TASK REQUIREMENTS - Scan the records below for lines with the word "SHEIN", then state how many you find and nothing else.

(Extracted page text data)
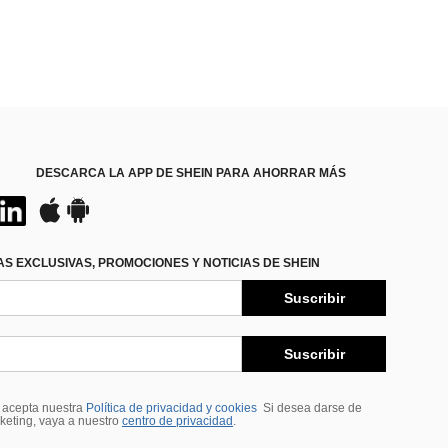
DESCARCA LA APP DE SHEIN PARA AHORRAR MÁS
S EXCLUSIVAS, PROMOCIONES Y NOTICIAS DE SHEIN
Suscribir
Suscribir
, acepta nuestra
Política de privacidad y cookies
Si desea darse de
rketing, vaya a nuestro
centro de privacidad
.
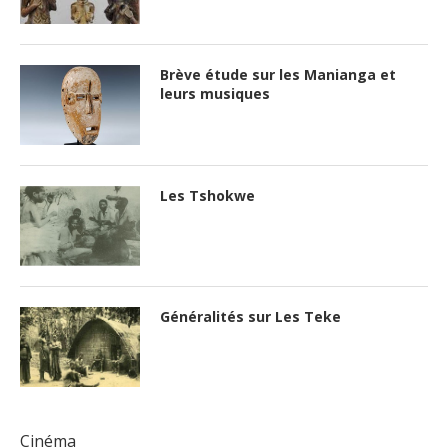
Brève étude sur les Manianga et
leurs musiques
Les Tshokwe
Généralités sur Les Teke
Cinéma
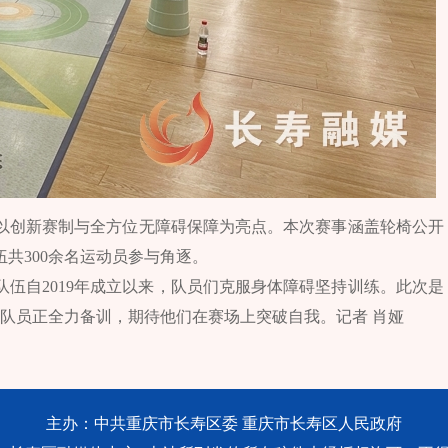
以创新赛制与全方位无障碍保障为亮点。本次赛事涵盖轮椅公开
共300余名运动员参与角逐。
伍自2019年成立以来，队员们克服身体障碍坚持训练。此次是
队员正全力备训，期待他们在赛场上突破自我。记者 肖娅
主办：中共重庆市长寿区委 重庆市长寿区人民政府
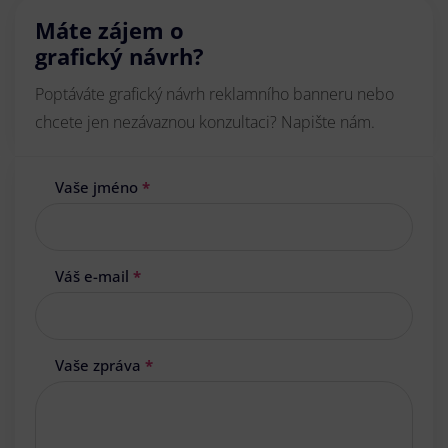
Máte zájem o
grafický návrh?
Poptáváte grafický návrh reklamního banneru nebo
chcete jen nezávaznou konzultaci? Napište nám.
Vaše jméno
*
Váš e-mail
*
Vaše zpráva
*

--

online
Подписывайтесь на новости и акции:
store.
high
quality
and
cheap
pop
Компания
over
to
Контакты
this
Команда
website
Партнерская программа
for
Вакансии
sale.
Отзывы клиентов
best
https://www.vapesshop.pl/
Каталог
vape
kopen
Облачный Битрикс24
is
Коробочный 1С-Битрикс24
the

OUTPUT OF THE TASK - 2